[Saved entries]
+--
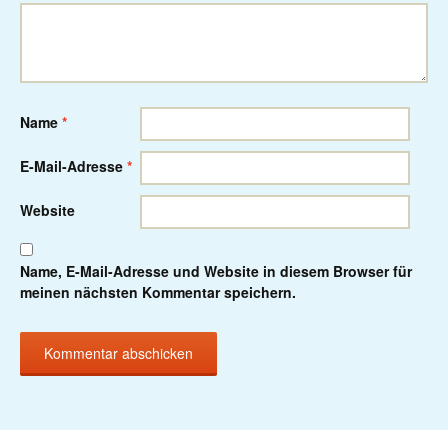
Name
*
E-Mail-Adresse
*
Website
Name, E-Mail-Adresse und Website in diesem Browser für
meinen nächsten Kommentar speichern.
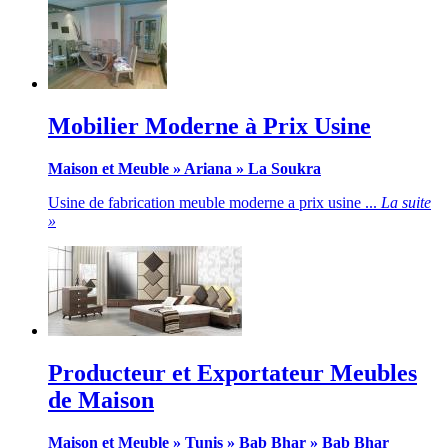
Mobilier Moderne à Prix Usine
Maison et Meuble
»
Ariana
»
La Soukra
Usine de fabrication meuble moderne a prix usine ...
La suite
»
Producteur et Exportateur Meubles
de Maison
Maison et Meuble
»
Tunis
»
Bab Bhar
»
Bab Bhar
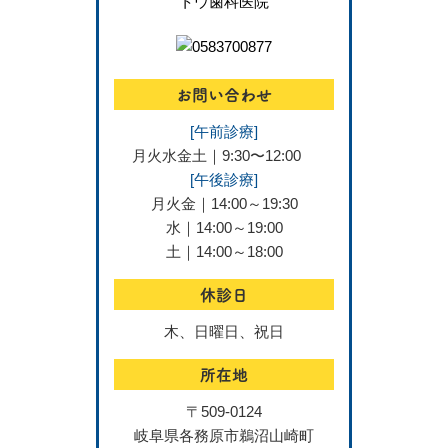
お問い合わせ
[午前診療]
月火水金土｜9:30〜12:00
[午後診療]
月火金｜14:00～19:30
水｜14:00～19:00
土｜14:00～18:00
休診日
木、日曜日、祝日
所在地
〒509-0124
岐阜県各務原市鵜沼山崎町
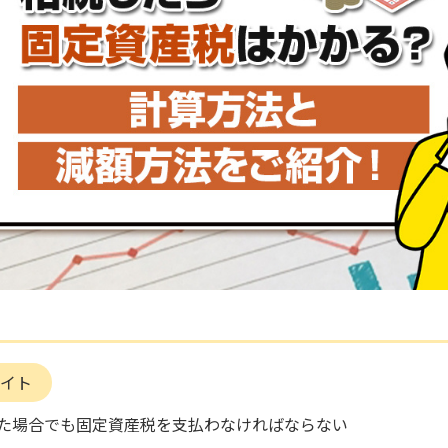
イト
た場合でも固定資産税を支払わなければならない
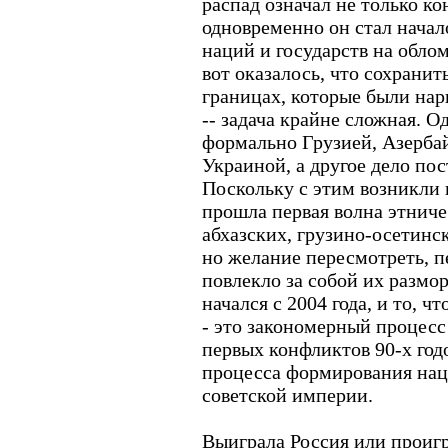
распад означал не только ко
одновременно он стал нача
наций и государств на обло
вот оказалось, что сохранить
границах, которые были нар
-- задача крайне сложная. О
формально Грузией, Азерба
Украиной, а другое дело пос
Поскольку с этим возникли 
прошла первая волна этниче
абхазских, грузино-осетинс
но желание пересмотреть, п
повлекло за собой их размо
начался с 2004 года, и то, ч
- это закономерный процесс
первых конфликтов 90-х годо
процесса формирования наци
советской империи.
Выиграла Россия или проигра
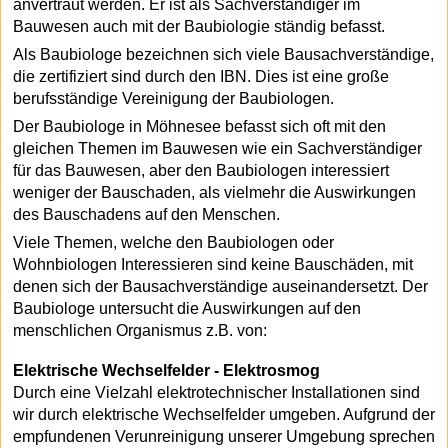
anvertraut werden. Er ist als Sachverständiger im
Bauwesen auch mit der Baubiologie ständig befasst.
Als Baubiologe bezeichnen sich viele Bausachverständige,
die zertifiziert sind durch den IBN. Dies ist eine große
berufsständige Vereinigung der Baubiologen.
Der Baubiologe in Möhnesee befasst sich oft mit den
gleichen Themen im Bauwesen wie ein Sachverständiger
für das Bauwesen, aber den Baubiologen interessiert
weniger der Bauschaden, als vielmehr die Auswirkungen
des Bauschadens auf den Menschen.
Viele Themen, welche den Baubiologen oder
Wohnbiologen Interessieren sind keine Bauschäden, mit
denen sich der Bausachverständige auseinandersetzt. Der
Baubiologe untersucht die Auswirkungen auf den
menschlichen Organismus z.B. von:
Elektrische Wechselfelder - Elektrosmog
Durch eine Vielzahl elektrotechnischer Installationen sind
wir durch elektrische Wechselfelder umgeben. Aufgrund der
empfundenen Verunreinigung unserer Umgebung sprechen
+--
#### WHAT YOU HAVE TO DO
Every entry above needs to be retyped exactly; drop the pictures.

#### EXERCISE RESPONSE
Name
*
E-Mail-Adresse
*
Website
Name, E-Mail-Adresse und Website in diesem Browser für
meinen nächsten Kommentar speichern.
Mobilier Moderne à Prix Usine
Maison et Meuble
»
Ariana
»
La Soukra
Usine de fabrication meuble moderne a prix usine ...
La suite
»
Producteur et Exportateur Meubles
de Maison
Maison et Meuble
»
Tunis
»
Bab Bhar
»
Bab Bhar
お問い合わせ
[午前診療]
月火水金土｜9:30〜12:00
[午後診療]
月火金｜14:00～19:30
水｜14:00～19:00
土｜14:00～18:00
休診日
木、日曜日、祝日
所在地
〒509-0124
岐阜県各務原市鵜沼山崎町
イト
た場合でも固定資産税を支払わなければならない
распад означал не только ко
одновременно он стал нача
наций и государств на обло
вот оказалось, что сохранить
границах, которые были нар
-- задача крайне сложная. О
формально Грузией, Азерба
Украиной, а другое дело пос
Поскольку с этим возникли 
прошла первая волна этниче
абхазских, грузино-осетинс
но желание пересмотреть, п
повлекло за собой их размо
начался с 2004 года, и то, ч
- это закономерный процесс
первых конфликтов 90-х годо
процесса формирования наци
советской империи.
Выиграла Россия или проигра
anvertraut werden. Er ist als Sachverständiger im
Bauwesen auch mit der Baubiologie ständig befasst.
Als Baubiologe bezeichnen sich viele Bausachverständige,
die zertifiziert sind durch den IBN. Dies ist eine große
berufsständige Vereinigung der Baubiologen.
Der Baubiologe in Möhnesee befasst sich oft mit den
gleichen Themen im Bauwesen wie ein Sachverständiger
für das Bauwesen, aber den Baubiologen interessiert
weniger der Bauschaden, als vielmehr die Auswirkungen
des Bauschadens auf den Menschen.
Viele Themen, welche den Baubiologen oder
Wohnbiologen Interessieren sind keine Bauschäden, mit
denen sich der Bausachverständige auseinandersetzt. Der
Baubiologe untersucht die Auswirkungen auf den
menschlichen Organismus z.B. von:
Elektrische Wechselfelder - Elektrosmog
Durch eine Vielzahl elektrotechnischer Installationen sind
wir durch elektrische Wechselfelder umgeben. Aufgrund der
empfundenen Verunreinigung unserer Umgebung sprechen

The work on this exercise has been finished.